The FDA has enacted its first-ever, agency-wide policy allowing dogs, primates and other lab survivors to be retired after experiments.
In late 2018, 26 squirrel monkeys were released from a U.S. Food and Drug
Administration (FDA) lab after White Coat Waste Project successfully shut
down a wasteful $5.5 million nicotine addiction experiment on the primates.
Now, even more survivors will have a chance to make it out of FDA testing
labs alive.
As first reported in The Hill, following pressure from WCW and bipartisan
lawmakers, the FDA has enacted its first-ever, agency-wide policy allowing
dogs, primates and other lab survivors to be retired after experiments.
The FDA move comes after more than 1.2 million WCW advocates joined the #GiveThemBack campaign and asked the agency to retire lab animals. The policy breakthrough also follows the introduction of the AFTER Act in the House by Reps. Brendan Boyle (D-PA), Jackie Walorski (R-IN) and in the Senate by Susan Collins (R-ME) and Gary Peters (D-MI). The bipartisan bill would require all federal agencies to allow lab survivors to be adopted out to taxpayers or retired to sanctuaries.
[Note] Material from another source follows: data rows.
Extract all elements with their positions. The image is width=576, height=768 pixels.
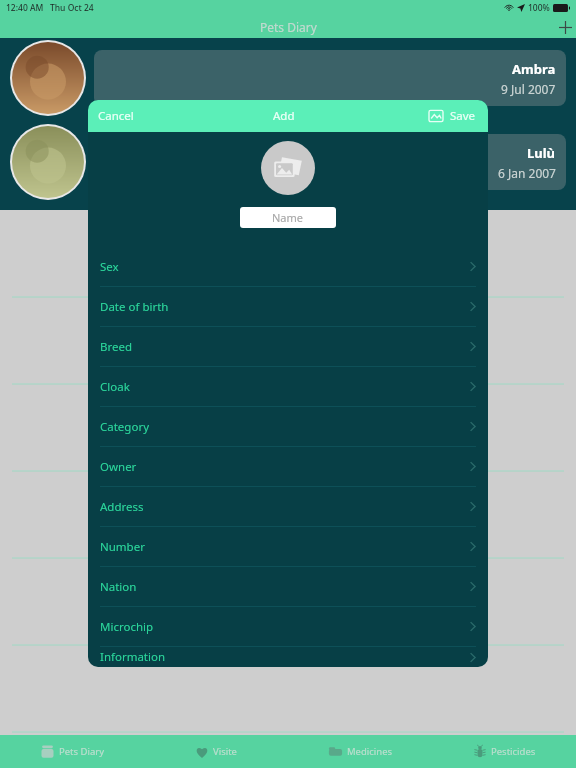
button[interactable]: Name bbox=[240, 207, 336, 228]
button[interactable]: Category bbox=[88, 407, 488, 447]
button[interactable]: Save bbox=[448, 100, 488, 132]
staticText: Owner bbox=[100, 459, 137, 475]
staticText: Microchip bbox=[100, 619, 154, 635]
staticText: 100% bbox=[528, 2, 550, 14]
button[interactable]: Sex bbox=[88, 247, 488, 287]
staticText: Medicines bbox=[347, 745, 393, 758]
button[interactable]: Pick photo bbox=[424, 104, 448, 128]
staticText: 12:40 AM bbox=[6, 2, 44, 14]
staticText: Information bbox=[100, 649, 166, 665]
staticText: Add bbox=[273, 108, 295, 124]
staticText: Visite bbox=[213, 745, 237, 758]
staticText: Cloak bbox=[100, 379, 130, 395]
staticText: Category bbox=[100, 419, 150, 435]
button[interactable]: Nation bbox=[88, 567, 488, 607]
staticText: Breed bbox=[100, 339, 133, 355]
button[interactable]: Information bbox=[88, 647, 488, 667]
button[interactable]: Visite bbox=[144, 735, 288, 768]
button[interactable]: Ambra bbox=[0, 38, 576, 118]
staticText: Address bbox=[100, 499, 144, 515]
button[interactable]: Date of birth bbox=[88, 287, 488, 327]
staticText: Sex bbox=[100, 259, 119, 275]
button[interactable]: Cloak bbox=[88, 367, 488, 407]
staticText: Pets Diary bbox=[260, 19, 317, 35]
button[interactable]: Add photo bbox=[261, 141, 315, 195]
button[interactable]: Lulù bbox=[0, 122, 576, 202]
staticText: Thu Oct 24 bbox=[50, 2, 94, 14]
staticText: Date of birth bbox=[100, 299, 169, 315]
staticText: Ambra bbox=[512, 60, 556, 78]
button[interactable]: Number bbox=[88, 527, 488, 567]
staticText: 9 Jul 2007 bbox=[501, 81, 556, 97]
staticText: 6 Jan 2007 bbox=[498, 165, 556, 181]
staticText: Lulù bbox=[527, 144, 556, 162]
button[interactable]: Pets Diary bbox=[0, 735, 144, 768]
staticText: Pesticides bbox=[491, 745, 536, 758]
staticText: Pets Diary bbox=[59, 745, 105, 758]
button[interactable]: Cancel bbox=[88, 100, 144, 132]
button[interactable]: Medicines bbox=[288, 735, 432, 768]
staticText: Number bbox=[100, 539, 145, 555]
staticText: Name bbox=[272, 210, 304, 225]
staticText: Cancel bbox=[98, 108, 134, 124]
button[interactable]: Pesticides bbox=[432, 735, 576, 768]
button[interactable]: Breed bbox=[88, 327, 488, 367]
staticText: Save bbox=[450, 108, 476, 124]
button[interactable]: Owner bbox=[88, 447, 488, 487]
button[interactable]: Address bbox=[88, 487, 488, 527]
staticText: Nation bbox=[100, 579, 137, 595]
button[interactable]: Add pet bbox=[554, 16, 576, 38]
button[interactable]: Microchip bbox=[88, 607, 488, 647]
Squirrel monkeys before and after being retired to a sanctuary from the FDA
nicotine testing lab shut down following a WCW campaign
The FDA experiments on over 2,000 primates, rabbits and other regulated
animals each year. Yet, other than the 26 monkeys released from the
now-defunct nicotine lab, the agency has not retired any other survivors.
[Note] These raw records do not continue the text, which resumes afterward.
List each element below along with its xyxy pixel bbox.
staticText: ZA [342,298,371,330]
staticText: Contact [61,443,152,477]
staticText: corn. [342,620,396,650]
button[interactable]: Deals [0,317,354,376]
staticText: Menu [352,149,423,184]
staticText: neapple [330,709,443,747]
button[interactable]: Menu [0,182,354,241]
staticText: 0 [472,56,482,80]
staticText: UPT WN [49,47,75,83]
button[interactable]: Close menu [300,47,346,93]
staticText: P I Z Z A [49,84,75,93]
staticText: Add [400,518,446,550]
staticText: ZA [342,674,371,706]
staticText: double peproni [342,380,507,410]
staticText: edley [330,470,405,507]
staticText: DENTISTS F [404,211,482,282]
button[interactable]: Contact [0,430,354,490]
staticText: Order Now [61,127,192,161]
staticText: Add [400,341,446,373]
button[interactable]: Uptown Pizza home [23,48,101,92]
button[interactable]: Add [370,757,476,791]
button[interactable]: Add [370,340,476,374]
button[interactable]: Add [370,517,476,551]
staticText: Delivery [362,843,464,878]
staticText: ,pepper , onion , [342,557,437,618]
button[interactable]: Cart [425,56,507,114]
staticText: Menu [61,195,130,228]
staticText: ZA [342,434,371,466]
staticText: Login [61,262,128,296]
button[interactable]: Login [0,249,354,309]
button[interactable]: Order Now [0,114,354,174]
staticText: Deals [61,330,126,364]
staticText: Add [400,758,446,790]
This new policy will change that.
The new development is especially timely because in December 2019, Congress
enacted historic WCW-backed legislation directing the FDA to develop a
timeline and plan for the reduction of testing on primate tests and their
retirement to sanctuaries. The new policy provides a framework for the
relocation of primates as more of this wasteful testing is cut.
The FDA joins the Department of Veterans Affairs (VA) and the National
Institutes of Health (NIH) as the only federal agencies to have animal
retirement policies.
Contact your lawmakers and tell them to pass the AFTER Act to require all
federal agencies that do animal testing to create retirement policies for
animals!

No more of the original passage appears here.